ABOUT THIS TASK
Across the data below, how many lines have the word "Unternehmen" in them? Give the number and nothing else.

ENTRIES SHOWN
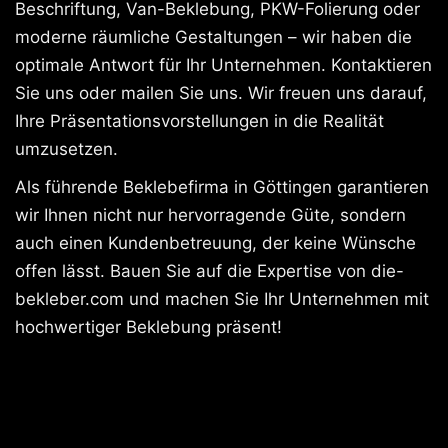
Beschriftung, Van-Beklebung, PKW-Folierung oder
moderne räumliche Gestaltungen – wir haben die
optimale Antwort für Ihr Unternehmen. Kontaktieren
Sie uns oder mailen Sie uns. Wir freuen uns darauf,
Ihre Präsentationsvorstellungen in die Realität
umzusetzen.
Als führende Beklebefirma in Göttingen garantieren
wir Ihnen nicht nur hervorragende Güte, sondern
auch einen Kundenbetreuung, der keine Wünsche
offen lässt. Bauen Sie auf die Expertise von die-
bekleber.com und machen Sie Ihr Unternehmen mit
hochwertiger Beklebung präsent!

---

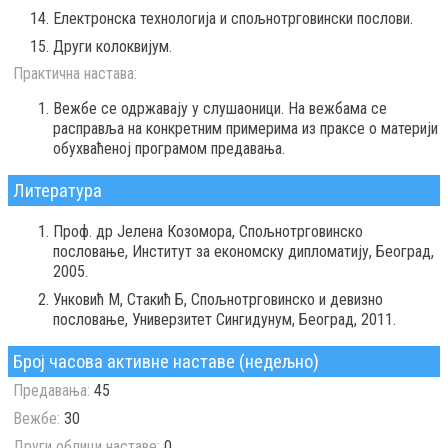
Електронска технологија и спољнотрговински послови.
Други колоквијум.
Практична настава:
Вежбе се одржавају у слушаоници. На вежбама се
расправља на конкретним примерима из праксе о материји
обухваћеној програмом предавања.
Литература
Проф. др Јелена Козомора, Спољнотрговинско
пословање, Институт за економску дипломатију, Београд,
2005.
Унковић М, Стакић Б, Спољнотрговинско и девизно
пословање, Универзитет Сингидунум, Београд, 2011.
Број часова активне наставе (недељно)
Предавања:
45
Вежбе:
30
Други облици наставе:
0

OUTPUT OF THE EXERCISE
2